If I black the tank out for 3 to 5 days, will it kill it? I know there "must be some imbalance" that I need to correct, but I need to get in front of this crap, or else I'm going to lose all my plants and REALLY be in a world of hurt!

What do you think?

Chris


----------



## neilshieh (Jun 24, 2010)

uhhh some of you tatics are a bit over the top. when i'm fighting algae (namely bba and staghorn) i don't cut them off my plants. that's like cutting off your forehead because it has pimples. you need to get to the root of the problem.
couple things i would say are culprit:
to much organics (if you stir up the gravel is there hella crap?)

imbalanced nutrient levels (high phosphates are fine, but the others need to be within respectable ranges) (just because you dose EI doesn't mean your nutrient levels are right, test your water with a LIQUID tester, no test strips please)

too much light? what's your photoperiod

and probably the most important: filtration? if anybody knows about filtration it'd be niko. it actually has a big role in bba and staghorn.

for the meantime just squirt h2o2 and that'll kill the algae (temporarily)


----------



## Chris Roe (Dec 21, 2010)

Will h2o2 hurt the fish and snails?????

Photoperiod is at 8 hours right now, at a little over 2 WPG. BUT - I have that coincide with a period of about 1.5 of direct sunlight into the tank. ...there's nothing I can do about the location of the tank and the windows, so I thought I'd try to work WITH the sunlight, and go a little lower on the intensity with the T5s so I didn't overdo it. ...plants pearl like CRAZY everyday.

I guess I need to do more research on the ^&%#$^$# filtration stuff. ...some people say don't do too much, others say do a lot... And others on here say "trim effected leaves" and "once nutrient levels come up SH will die out..." So....does SH like too LOW of nutrients or too HIGH of nutrients - or both?

Thanks for the help so far...


----------



## neilshieh (Jun 24, 2010)

umm h2o2 is fine just don't be pouring a whole bottle in your tank. spot treat with a syringe with the filter turned off.

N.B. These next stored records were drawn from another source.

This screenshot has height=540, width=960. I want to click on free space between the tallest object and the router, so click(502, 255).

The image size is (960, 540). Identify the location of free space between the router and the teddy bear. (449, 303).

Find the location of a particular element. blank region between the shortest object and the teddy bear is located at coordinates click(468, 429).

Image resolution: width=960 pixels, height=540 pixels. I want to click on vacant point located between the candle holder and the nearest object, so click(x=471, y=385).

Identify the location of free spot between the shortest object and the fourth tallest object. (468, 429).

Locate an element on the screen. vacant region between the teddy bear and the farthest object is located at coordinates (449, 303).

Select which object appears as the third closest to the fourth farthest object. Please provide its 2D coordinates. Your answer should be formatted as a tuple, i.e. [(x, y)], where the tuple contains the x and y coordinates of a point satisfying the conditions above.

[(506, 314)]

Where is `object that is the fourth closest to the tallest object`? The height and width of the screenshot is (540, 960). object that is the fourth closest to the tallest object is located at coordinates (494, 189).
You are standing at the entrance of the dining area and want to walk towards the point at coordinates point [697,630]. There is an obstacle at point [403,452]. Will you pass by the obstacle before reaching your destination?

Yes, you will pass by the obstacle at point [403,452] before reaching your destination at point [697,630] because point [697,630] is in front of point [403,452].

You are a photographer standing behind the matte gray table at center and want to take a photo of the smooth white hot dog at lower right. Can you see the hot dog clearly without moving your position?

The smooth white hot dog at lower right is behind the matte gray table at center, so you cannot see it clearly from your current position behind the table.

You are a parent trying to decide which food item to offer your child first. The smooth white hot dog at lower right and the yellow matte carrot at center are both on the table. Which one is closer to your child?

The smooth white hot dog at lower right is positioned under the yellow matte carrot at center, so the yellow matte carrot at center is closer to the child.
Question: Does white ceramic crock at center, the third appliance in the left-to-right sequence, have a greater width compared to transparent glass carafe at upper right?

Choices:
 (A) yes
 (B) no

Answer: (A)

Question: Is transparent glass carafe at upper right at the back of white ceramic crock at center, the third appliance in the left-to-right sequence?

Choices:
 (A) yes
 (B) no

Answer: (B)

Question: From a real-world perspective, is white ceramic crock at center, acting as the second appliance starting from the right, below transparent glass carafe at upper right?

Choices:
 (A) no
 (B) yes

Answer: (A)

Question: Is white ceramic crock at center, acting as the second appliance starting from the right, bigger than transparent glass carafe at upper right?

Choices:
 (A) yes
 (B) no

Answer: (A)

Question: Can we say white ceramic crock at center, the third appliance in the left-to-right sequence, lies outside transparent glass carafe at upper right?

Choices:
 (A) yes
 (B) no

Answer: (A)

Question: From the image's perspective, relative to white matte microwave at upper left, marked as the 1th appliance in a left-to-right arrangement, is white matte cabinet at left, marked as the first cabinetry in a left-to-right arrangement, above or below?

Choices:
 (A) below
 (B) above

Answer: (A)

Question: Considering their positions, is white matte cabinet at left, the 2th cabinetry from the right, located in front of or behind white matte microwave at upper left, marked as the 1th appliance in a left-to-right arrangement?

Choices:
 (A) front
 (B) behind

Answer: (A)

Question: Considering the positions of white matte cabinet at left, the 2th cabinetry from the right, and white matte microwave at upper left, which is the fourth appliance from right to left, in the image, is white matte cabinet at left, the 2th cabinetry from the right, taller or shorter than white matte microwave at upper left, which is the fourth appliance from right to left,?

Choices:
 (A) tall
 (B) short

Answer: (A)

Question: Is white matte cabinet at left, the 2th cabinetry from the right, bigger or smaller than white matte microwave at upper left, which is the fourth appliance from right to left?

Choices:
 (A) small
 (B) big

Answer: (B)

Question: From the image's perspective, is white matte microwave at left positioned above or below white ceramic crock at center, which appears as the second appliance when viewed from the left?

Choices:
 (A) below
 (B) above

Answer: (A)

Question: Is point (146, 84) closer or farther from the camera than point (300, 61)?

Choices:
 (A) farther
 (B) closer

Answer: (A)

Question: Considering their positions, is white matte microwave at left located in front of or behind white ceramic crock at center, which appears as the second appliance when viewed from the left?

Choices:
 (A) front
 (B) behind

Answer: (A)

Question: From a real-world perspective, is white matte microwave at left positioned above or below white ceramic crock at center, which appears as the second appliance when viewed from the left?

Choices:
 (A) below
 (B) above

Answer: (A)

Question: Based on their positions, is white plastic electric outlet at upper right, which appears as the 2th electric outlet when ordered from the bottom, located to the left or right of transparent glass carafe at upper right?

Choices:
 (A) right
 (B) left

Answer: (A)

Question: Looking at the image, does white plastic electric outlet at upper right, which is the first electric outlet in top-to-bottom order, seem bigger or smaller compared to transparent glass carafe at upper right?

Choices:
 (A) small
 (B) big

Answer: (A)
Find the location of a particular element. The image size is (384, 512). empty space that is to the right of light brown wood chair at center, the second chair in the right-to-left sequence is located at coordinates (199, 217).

I think i read somewhere it was like 2ml per gallon. :/ i just use what i need and it's good for slapping algae in the face


----------



## florini (Apr 24, 2011)

Chris, what happened in the end, did you defeat the staghorn?


----------



## rlswaney73 (Jul 21, 2011)

the times I've had staghorn, a couple weeks dosing excel gets rid of it but not the way to go if you have vals. I don't overdose it, just a normal dosing schedule.


----------



## Emily6 (Feb 14, 2006)

I've got a bit of this now presumably because I accidentally washed my filter media in chlorinated tap water (what a rookie move). Anyway, ammonia spiked, plants melted, shrimp died, algae swooped in and disaster ensued. I bleached the plants and driftwood (some BBA snuck in too). Now the filter is cycled again and the algae is subsiding, plants are looking much better.

Plus I re-scaped my tank and fell in love with it all over again!

So looking into your filter might be a good start. The variation I have is yellowy and rubs off the plants very easily. So yeah, trimming the plants would be overkill. 

If I recall properly, the darker version is a little more difficult to remove by hand. H2O2 as previously suggested could work great. 

Good luck! Don't give up!


----------